Nun weiß ich das und trainiere dementsprechend. Ich weiß aber auch, dass Jitte zu den prominenten Opfern von Überinterpretation gehört. Leute, die sich Karate eher selbst zusammenreimen, und es nie richtig (also auch langfristig) von einem – ernsthaft! – guten Karate-Lehrer lernten, sind meist die Täter.
Mein persönlicher Spitzenreiter einer solchen Überinterpretation im Karate ist die Aussage, dass Jitte eine Kata sei, die „früher“ oder „ursprünglich“ mit einem Kampfstock ausgeführt wurde. Mit anderen Worten soll (!) Jitte also den Umgang mit dem Stock gelehrt haben. Dass die Überinterpreten keine einzige Quelle von „früher“ vorweisen können, in der diese „ursprüngliche“ Ausführung mit Stock belegt wird, scheint niemanden zu stören.

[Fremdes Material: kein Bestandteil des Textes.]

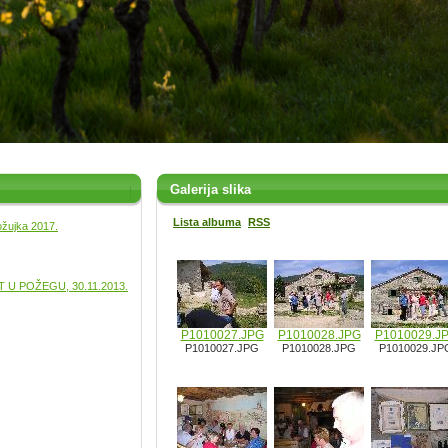
Galerija slika
Lista albuma
RSS
ožujka 2017.
U POŽEGU, 30.11.2013.
P1010027.JPG
P1010028.JPG
P1010029.J
P1010027.JPG
P1010028.JPG
P1010029.JP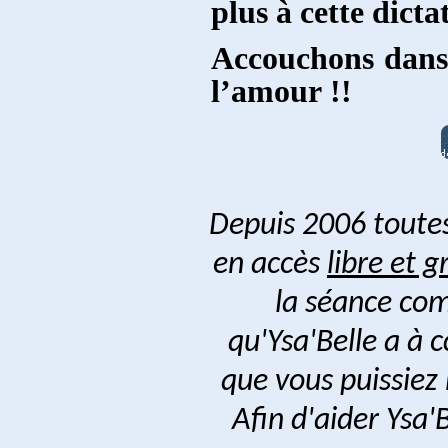
plus à cette dicta
Accouchons dans 
l’amour !!
Depuis 2006 toutes
en accès
libre et g
la séance com
qu'Ysa'Belle a à 
que vous puissiez
Afin d'aider Ysa'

Einige „Experten“ teilten ihre überinterpretierten „Stock-Jitte“ mit dem Internet (Foto und Film). Erheiternd finde ich jede einzelne davon, die ich bislang sah. Selbstverständlich ist Jitte keine Stock-Kata, der der Stock abhandenkam. Zwei allgemeine Probleme, die damit einhergehen, möchte ich kurz benennen:
- Shōtōkan-Ryū verfügt bereits über eigene Kata mit dem Stock, d. h. es besteht gar keine Notwendigkeit, eine dazu zu basteln.
- Egami Shigeru Sensei empfahl, die unbewaffneten Kata mit der Vorstellung einen Stock zu halten oder tatsächlich mit einem Stock in den Händen auszuführen. Seine Empfehlung bezieht sich auf alle Kata, besagt aber nicht, dass der Übende dadurch den Umgang mit dem Stock erlernt.